■ Exercise aim: Wherever the listing holds a picture, leave it out, and copy the remainder exactly.

========

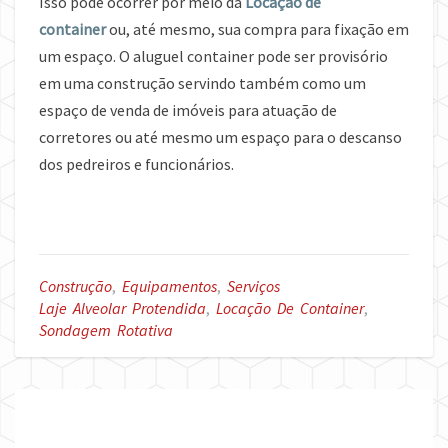
Isso pode ocorrer por meio da
Locação de
container
ou, até mesmo, sua compra para fixação em
um espaço. O aluguel container pode ser provisório
em uma construção servindo também como um
espaço de venda de imóveis para atuação de
corretores ou até mesmo um espaço para o descanso
dos pedreiros e funcionários.
Construção
,
Equipamentos
,
Serviços
Laje Alveolar Protendida
,
Locação De Container
,
Sondagem Rotativa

========

■ Response area:
Isso pode ocorrer por meio da
Locação de
container
ou, até mesmo, sua compra para fixação em
um espaço. O aluguel container pode ser provisório
em uma construção servindo também como um
espaço de venda de imóveis para atuação de
corretores ou até mesmo um espaço para o descanso
dos pedreiros e funcionários.
Construção
,
Equipamentos
,
Serviços
Laje Alveolar Protendida
,
Locação De Container
,
Sondagem Rotativa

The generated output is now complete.